Salió como una tortuga hacia su habitación, con sus pantuflas amarillas arrastrándose por la alfombra, el helado en sus brazos y la cama esperándola para jugarle fidelidad eterna. Fue la vez número 1728 que vio la película de John Travolta que tanto le gustaba, la número 60 en que lloró cubriéndose la cara hasta que sufrió de un dolor de cabeza que la obligó a tomar una aspirina. El amor era un infierno al que había pasado como una ingenua, ni siquiera tomó precauciones para no enamorarse de Asher porque él no era el hombre con el que se imaginó terminar con el alma desnuda y ella no era la mujer con la que él soñó, allí estaba Erin de ejemplo. Incluso si él hubiera dejado a su prima, tampoco habría sido un camino buscar el amor en sus labios porque existía cierta lealtad entre ella y Erin; aparte no quería ser el plato de segunda mesa de nadie.
Se cubrió hasta la cabeza con las sábanas dispuesta a dormir. Descubría el caos en la sencilla decisión de olvidarlo, la ataba el conflicto en la armonía de la solemnidad de su monotonía y no encontraba la posibilidad en medio de esta dificultad.
Necesitaba que su corazón hiciera un acto de suicidio para reconstruirse.
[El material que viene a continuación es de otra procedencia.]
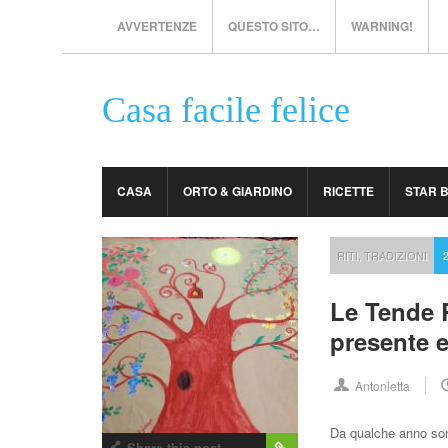
AVVERTENZE
QUESTO SITO…
WARNING!
Casa facile felice
CASA
ORTO & GIARDINO
RICETTE
STAR 
RITI
,
TRADIZIONI
Le Tende R
presente e
Antonietta
Da qualche anno son
Share this post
Huir de su cuerpo, levitar y perderse. Sentir el pecho vacío, agotado y adolorido. Mudar la piel que aún recordaba la escasez de toques y caricias que no significaban nada, beber, vomitar, tocar fondo y tener sexo con desesperación. Olvidar todo a lo que se esforzaba por aferrarse. Ausentarse de su vida unos días para regresar con sus zapatos amarillos, andar a paso ligero y sonreír andando en bicicleta.
Su móvil vibró una y otra vez en una secuencia interminable, lo cogió para ver que Erin le había enviado un millar de fotografías de la boda. No quería malinterpretar sus intenciones, pero... la frustración la colmó y la arrolló la tristeza de mil demonios que picaban su corazón.
—¡Maldita perra! —gritó y arrojó el móvil sobre la cama.